Use basic proportionality theorem

$\\ \sf\longmapsto \dfrac{AD}{DC}=\dfrac{BE}{AC}$

$\\ \sf\longmapsto \dfrac{2x}{x+3}=\dfrac{2x-1}{x}$

• Use cross multiplication

$\\ \sf\longmapsto 2x^2=(2x-1)(x+3)$

$\\ \sf\longmapsto 2x^2=2x(x+3)-1(x+3)$

$\\ \sf\longmapsto 2x^2=2x^2+6x-x-3$

$\\ \sf\longmapsto 2x^2-2x^2=5x-3$

$\\ \sf\longmapsto 5x-3=0$

$\\ \sf\longmapsto 5x=3$

$\\ \sf\longmapsto x=\dfrac{3}{5}$

Answer 2

$\huge \boxed{\mathbb{QUESTION} \downarrow}$

• Find the value of x.

$\large \boxed{\mathbb{ANSWER\: WITH\: EXPLANATION} \downarrow}$

Given,

• DE || AB
• AD = 2x
• CD = x + 3
• BE = 2x - 1
• CE = x

Value of x (CE) = ?

__________________

We can solve this question using the Basic Proportionality Theorem (BPT).

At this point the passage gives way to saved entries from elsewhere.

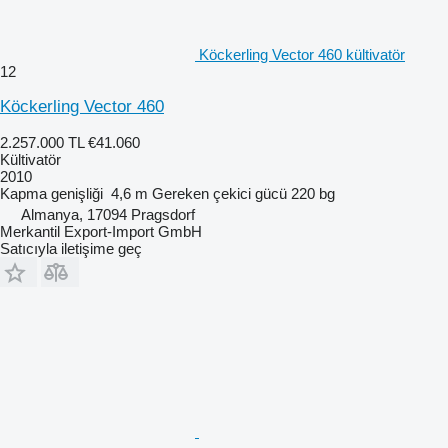
Köckerling Vector 460 kültivatör
12
Köckerling Vector 460
2.257.000 TL
€41.060
Kültivatör
2010
Kapma genişliği
4,6 m
Gereken çekici gücü
220 bg
Almanya, 17094 Pragsdorf
Merkantil Export-Import GmbH
Satıcıyla iletişime geç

According to BPT, if a line is drawn parallel (||) to 1 side of a triangle to intersect the other 2 sides in 2 distinct points then the other 2 sides will be divided in the same ratio.

__________________

So in this triangle,

$\tt\frac{CD}{AD} = \frac{CE}{BE}$

Then,

$\tt \frac{x + 3}{2x} = \frac{x}{2x - 1} \\ \\ \sf \: Using \: cross \: multiplication.... \\ \\ \tt \: x + 3(2x - 1) = x(2x) \\ \tt \: x(2x - 1) + 3(2x - 1) = {2x}^{2} \\ \tt \: {2x}^{2} - x + 6x - 3 = {2x}^{2} \\ \\ \sf Cancel \: out \: 2 {x}^{2} \: from \: both \: the \: sides \\ \\ \tt \: - x + 6x - 3 = 0 \\ \tt \: - x + 6x = 3 \\ \tt \: 5x = 3 \\ \large\boxed{\boxed{\bf \: x = \frac{3}{5} }}$

__________________

• The value of x will be 3/5 (option b.)